MENU
En lecture PARTAGER L'ARTICLE

Un voyage immobile aux Suds à Arles

C’est un bouclier. Une arme singulière avec laquelle se défendre. Se battre sans être belliqueux en rappelant que le cœur est un muscle. Le mien a battu – fort – dans les rues d’Arles et ses alcôves de pierres transpirantes d’Histoire aux Suds à Arles. La ville antique, écrasée par un astre que nul ne saurait ignorer, accueillait en son festival près de 40 000 curieux·ses, l’espace d’une semaine, à l’ombre de son éphémère bouclier. Protégé de l’embrasement, de l’entre-soi, du repli et du silence, le festival combat de sa 27ème manœuvre, sans donner coup, sinon des coups de cœur, forcément. Au son des derboukas, des synthés, de voix exceptionnelles ou d’accordéon, ces Suds-là ont de quoi affoler les boussoles. Hagard devant la programmation « carte du monde » où cohabitent Algérie, Grèce, Caucase et Corée, je suis allé perdre un peu le nord pour ces Suds.
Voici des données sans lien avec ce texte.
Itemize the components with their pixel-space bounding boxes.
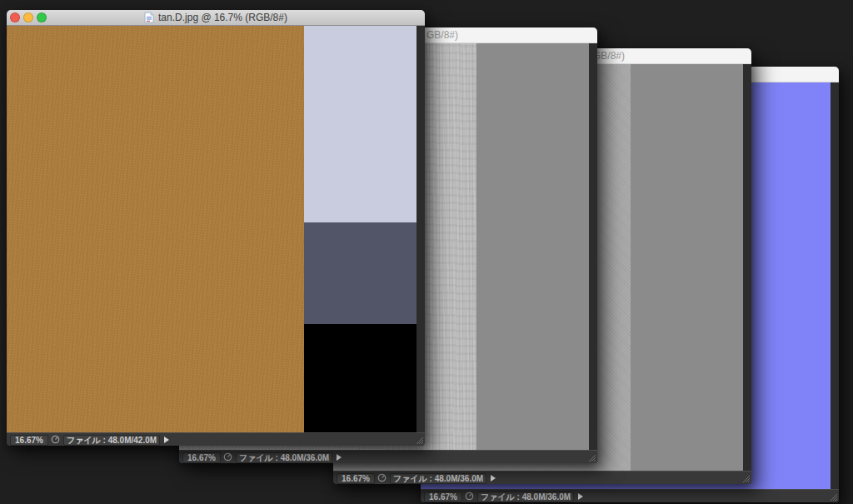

Si je m’éloigne rarement autant du « phare ouest », la présence du 11 au 17 juillet d’artistes familiers comme Praktika, Emel et bien d’autres rappellera aux plus assidu·e·s que je ne débarque pas en terre inconnue. Ajoutez des partenaires comme Mediapart ou S.O.S Méditerranée, je le confirme : « Vous n’êtes pas là par hasard ».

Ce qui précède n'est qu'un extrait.